A reverse history of watershed inventions, from smartphone to scratch plow.
Headed by a series of perfunctory invitations to think about what life would have been like before the arrival of modern (or any) conveniences, Gifford harks back in irregular and often overlapping chunks of time to a standard-issue array of technological breakthroughs. Though he does give African American inventor Granville T. Woods a nod and occasionally challenges received narratives by, for instance, crediting both Eli Whitney and Catherine Green with the invention of the cotton gin and Frenchman Honoré Blanc (rather than Whitney) for interchangeable gun parts, nearly all the figures he names worked in the U.K., or at least Europe, until he reaches the ancient Chinese invention of the compass.
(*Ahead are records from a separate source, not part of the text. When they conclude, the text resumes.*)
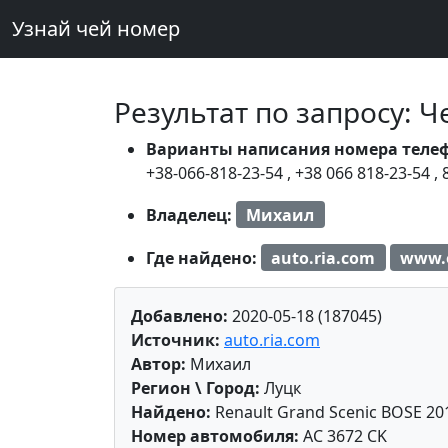
Узнай чей номер
Результат по запросу: 
Варианты написания номера теле
+38-066-818-23-54
,
+38 066 818-23-54
,
Владелец:
Михаил
Где найдено:
auto.ria.com
www.
Добавлено:
2020-05-18 (187045)
Источник:
auto.ria.com
Автор:
Михаил
Регион \ Город:
Луцк
Найдено:
Renault Grand Scenic BOSE 20
Номер автомобиля:
AC 3672 CK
Wilson follows suit, mixing stiff-looking individual portraits of pale- and eventually olive-skinned inventors with larger views of racially diverse groups or crowds in, mostly, period European settings. Her depictions of a gory pre-anesthesia surgery and toilets through the ages are amusing, but along with medieval scribes laboring over pre-illuminated manuscripts, the nonfunctional versions of a printing press, catapult, and early cannon on display show a low priority for technical accuracy. The author closes with a glittering promise that new techno-wonders are on the way; a timeline that cuts off in 2008 sends a different message.
Needs more than a gimmick to rise above its superficial content. Look elsewhere.